There are notable limitations of this study. Reliance on diagnostic codes may lead to misclassification of ORD and ACS, especially if ACS or cardiac arrest occurred as a complication during hospitalization. Moreover, our sensitivity analyses reveal that type II MI may have been much more common in the ORD group. This is relevant because type II MI is not managed under the same guidelines as ACS. Moreover, the in-hospital mortality may reflect the underlying disease process separate from the cardiac manifestation.
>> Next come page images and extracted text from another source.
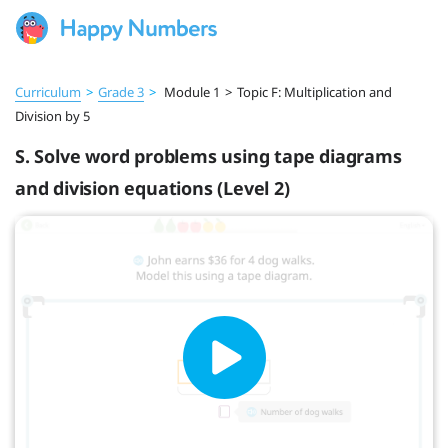
Curriculum
>
Grade 3
>
Module 1
>
Topic F: Multiplication and
Division by 5
S. Solve word problems using tape diagrams
and division equations (Level 2)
However, our extensive sensitivity analyses found that ORD status regardless of strict ACS definition led to fewer coronary angiography in patients < 75 years old and increased in-hospital mortality in patients < 65 years old. Also, our study lacks granular socioeconomic data of the population. Although the subgroup analysis did not reveal a difference in the primary outcome based on socioeconomic status, this variable was broadly defined using median household income from the patient’s ZIP code. Social determinants of health such as education level, employment status, and social support structure are not captured in our dataset. Due to its observational nature, we are unable to assess how ORD relates to increased mortality in ACS, and the NIS does not provide the sequence of hospital events, rationale of management decisions, or medications administered. Due to the structure of the NIS dataset, there may be residual confounding variables that we were unable to add into the study, limiting the strength of our findings. For example, there was no way to determine the severity of the patient’s presentation within a given diagnosis code. Lastly, our study is limited to inpatient outcomes and cannot appreciate readmission status or long-term outcomes.

Conclusion

The findings of our study inform current clinical practice in the setting of the worst opioid epidemic in US history. We report that ORD influences in-hospital outcomes of ACS. Overall, young patients are the most vulnerable as ORD in this group leads to an increase in in-hospital mortality and cardiac arrest particularly in the setting of STEMI. Measures to address opioid prescribing and addiction may influence patient outcomes, but further guidance on treating patients with ORD is crucial. Our findings highlight that the proper delivery of care to patients with ORD may require a concerted effort across specialties, including addiction medicine and cardiology.

Future guidelines that incorporate opioid use as a risk factor for ACS and the early use of medical therapies for patients not deemed candidates for catheterization may be necessary to protect this otherwise at-risk population.